NATO Secretary General Mark Rutte wants all NATO countries to spend at least 5 percent of their GDP on defense. That is 3.5 percent that must go directly to defense and 1.5 percent that can go toward other matters that benefit the armed forces, such as cybersecurity and strengthening roads and bridges so that heavy army vehicles can use them. The NATO standard is currently 2 percent.

Last week, the caretaker Cabinet said the Netherlands intends to comply with this new standard. Now there is also enough support in the Tweede Kamer, the lower house of the Dutch parliament, to do so.

“GroenLinks-PvdA will support a higher defense budget if that is necessary for our security,” Timmermans told NOS. The party can also agree with that extra 1.5 percent. “It is so vaguely formulated that it is difficult to oppose it.”

The extra defense spending will cost the Netherlands an estimated 16 to 19 billion euros per year.
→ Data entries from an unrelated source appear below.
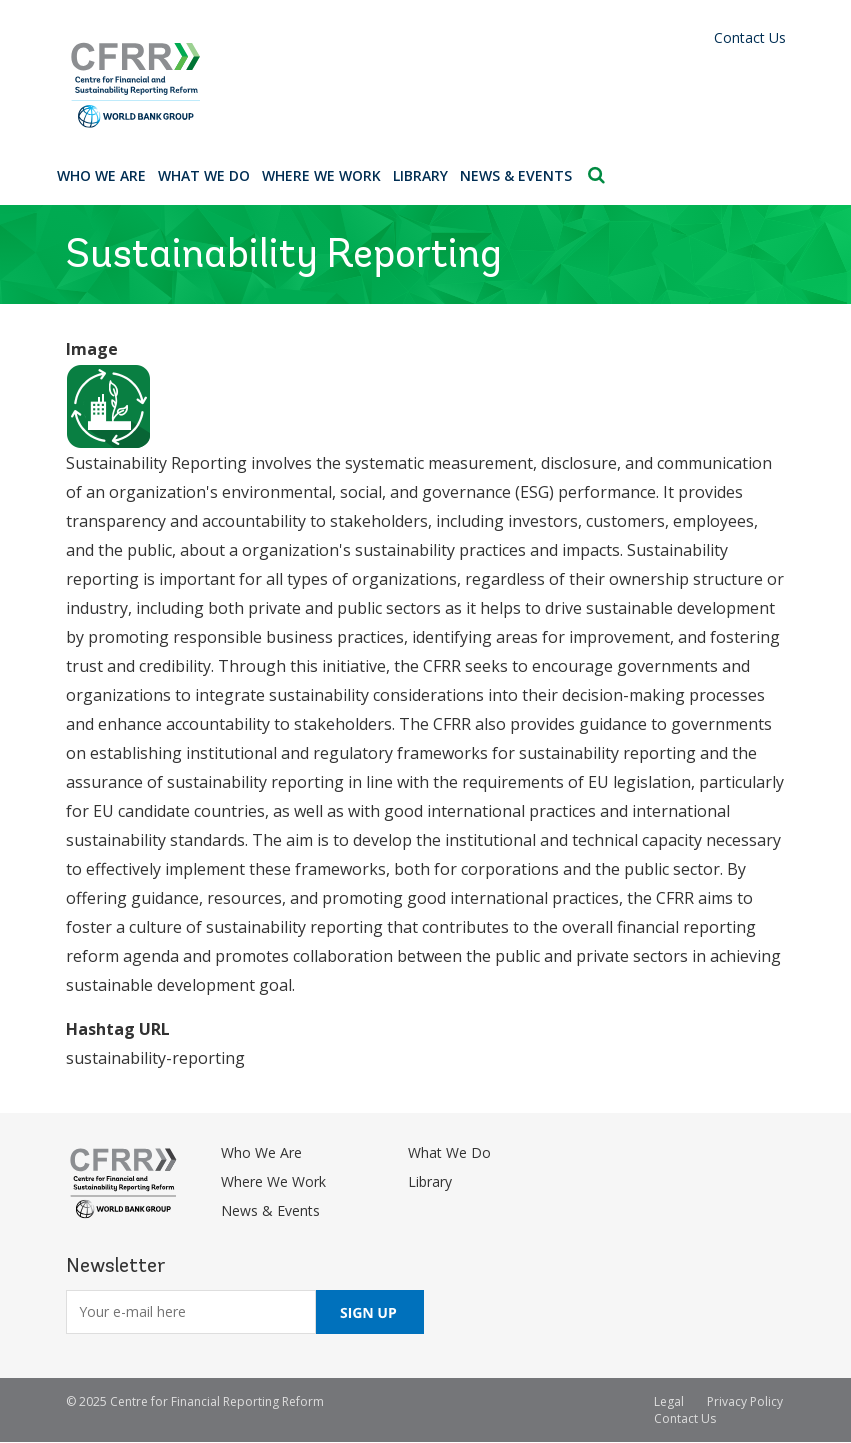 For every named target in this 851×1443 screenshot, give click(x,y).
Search (596, 175)
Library (420, 175)
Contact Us (750, 37)
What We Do (204, 175)
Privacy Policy (745, 1401)
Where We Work (321, 175)
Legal (669, 1401)
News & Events (516, 175)
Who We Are (101, 175) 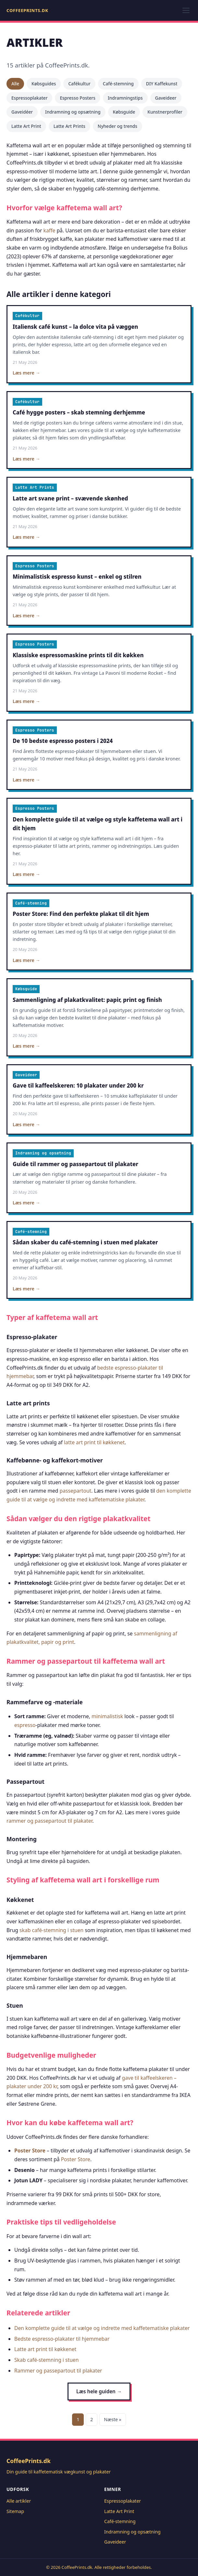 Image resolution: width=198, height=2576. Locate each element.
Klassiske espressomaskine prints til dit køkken (78, 655)
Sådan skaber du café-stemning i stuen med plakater (85, 1242)
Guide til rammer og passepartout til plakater (75, 1164)
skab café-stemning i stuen (51, 1930)
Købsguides (43, 83)
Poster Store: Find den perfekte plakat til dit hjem (81, 914)
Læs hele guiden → (99, 2391)
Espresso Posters (77, 98)
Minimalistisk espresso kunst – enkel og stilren (77, 576)
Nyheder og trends (117, 126)
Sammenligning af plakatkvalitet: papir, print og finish (87, 1000)
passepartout (76, 1490)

The new Cabinet will have to decide how to fund that.

According to Timmermans, the voters can have a say in this. GroenLinks-PvdA will look for the money from existing financial buffers and from “a solidarity contribution” by wealthy Dutch people, he said. He mentioned increasing the bank tax and the wealth tax, and borrowing within the European Union at low interest through “eurobonds.”